Andrés, con lucidez, comprendió que no debía discutir este punto.

—Hace un momento no creía que le iba a usted a decir esto. ¿Por qué se lo digo? No sé. Mi corazón palpita ahora como un martillo de fragua.

Andrés se tuvo que apoyar en el hierro de la cama, pálido y tembloroso.

—¿Se pone usted malo? —murmuró Dorotea con voz ronca.

—No; no es nada.

Ella estaba también turbada, palpitante. Andrés apagó la luz y se acercó a ella.

Dorotea no resistió. Andrés estaba en aquel momento en plena inconsciencia…

Al amanecer comenzó a brillar la luz del día por entre las rendijas de las maderas. Dorotea se incorporó. Andrés quiso retenerla entre sus brazos.

—No, no —murmuró ella con espanto, y levantándose rápidamente huyó del cuarto.

Andrés se sentó en la cama atónito, asombrado de sí mismo.

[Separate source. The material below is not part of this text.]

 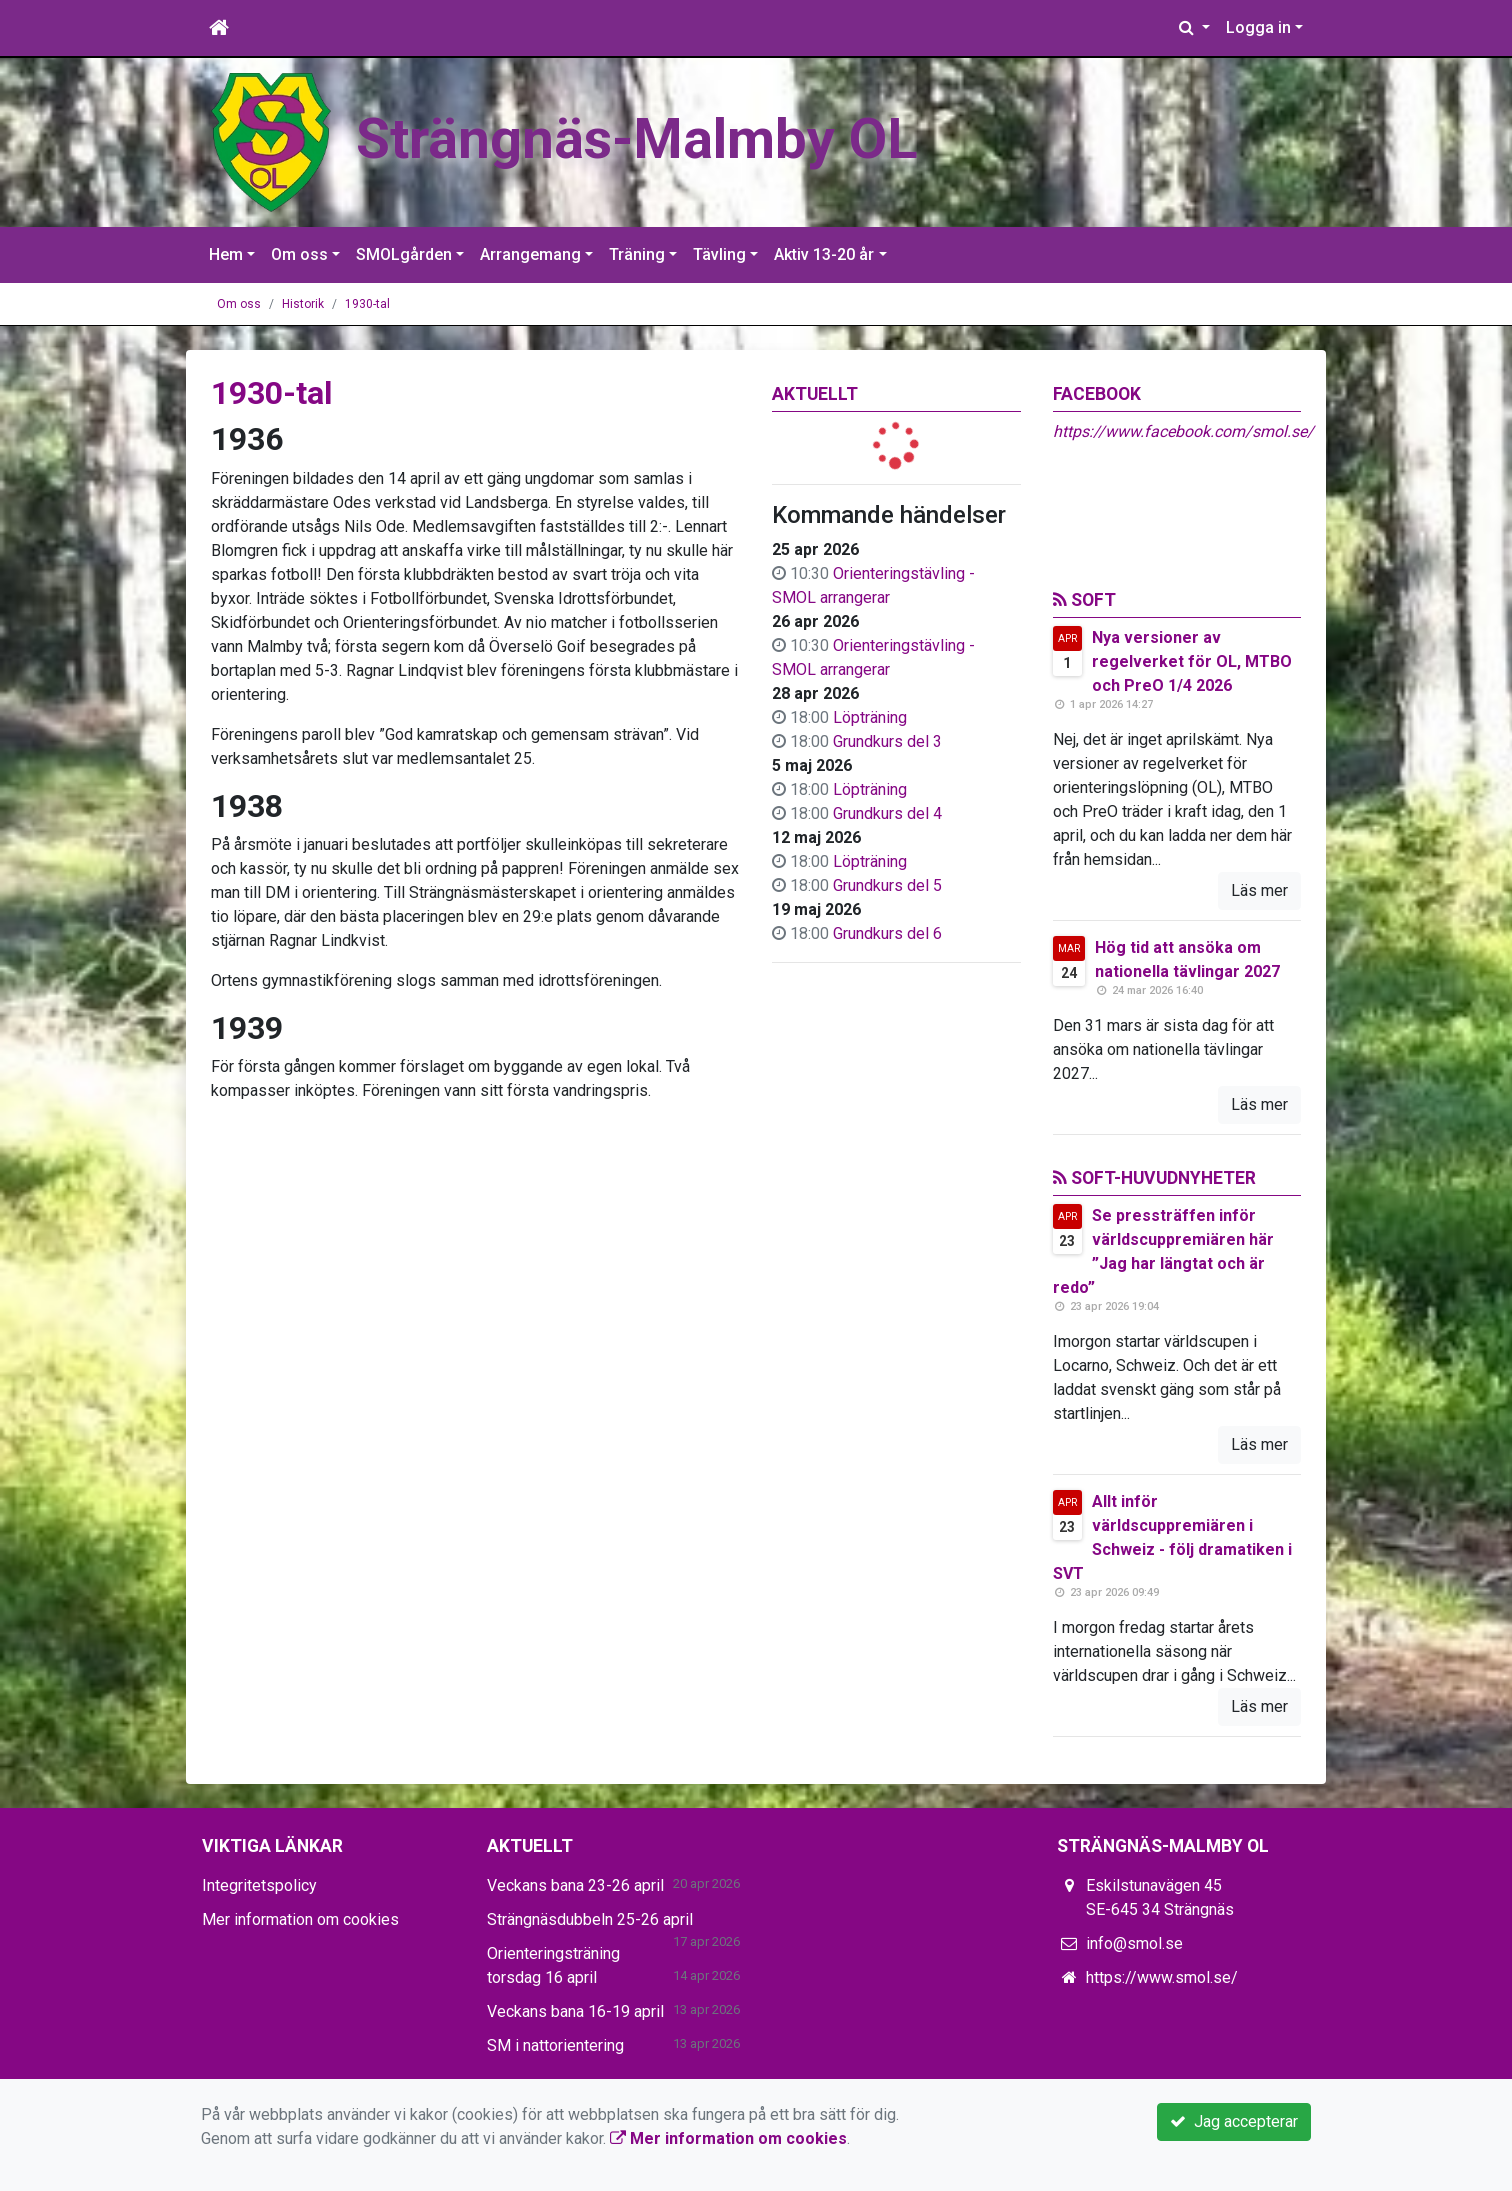 I want to click on Grundkurs del 5, so click(x=887, y=885).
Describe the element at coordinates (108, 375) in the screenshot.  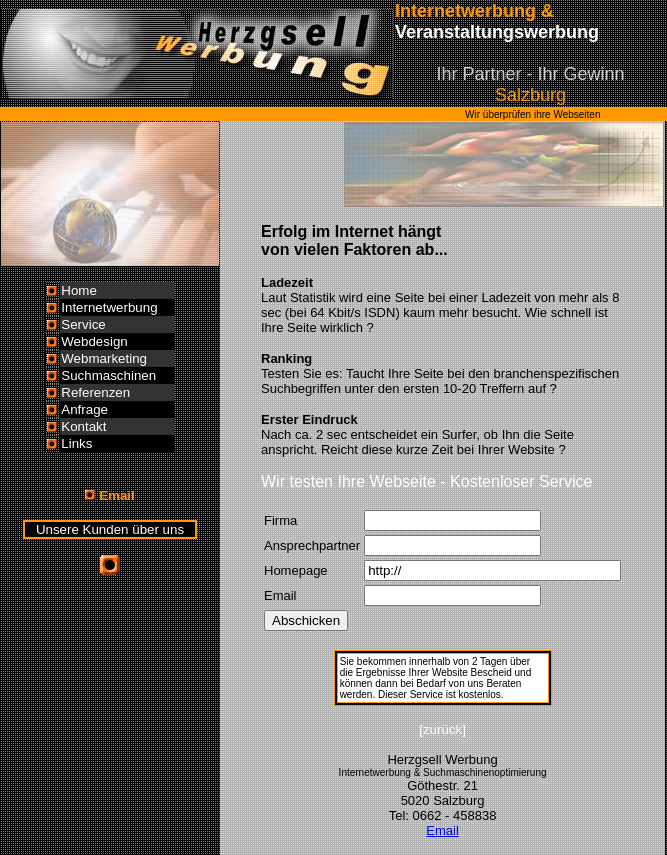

Se encontraba en un estado de irresolución completa; sentía en la espalda como si tuviera una plancha que le sujetara los nervios y tenía temor de tocar con los pies el suelo.

Sentado, abatido, estuvo con la frente apoyada en las manos, hasta que oyó el ruido del coche que venía a buscarle. Se levantó, se vistió y abrió la puerta antes que llamaran, por miedo al pensar en el ruido de la aldaba; un mozo entró en el cuarto y cargó con el baúl y la maleta y los llevó al coche.

Andrés se puso el gabán y subió a la diligencia, que comenzó a marchar por la carretera polvorienta.

—¡Qué absurdo! ¡Qué absurdo es todo esto! —exclamó luego—. Y se refería a su vida y a esta última noche tan inesperada, tan aniquiladora.

En el tren su estado nervioso empeoró. Se sentía desfallecido, mareado. Al llegar a Aranjuez se decidió a bajar del tren. Los tres días que pasó aquí tranquilizaron y calmaron sus nervios.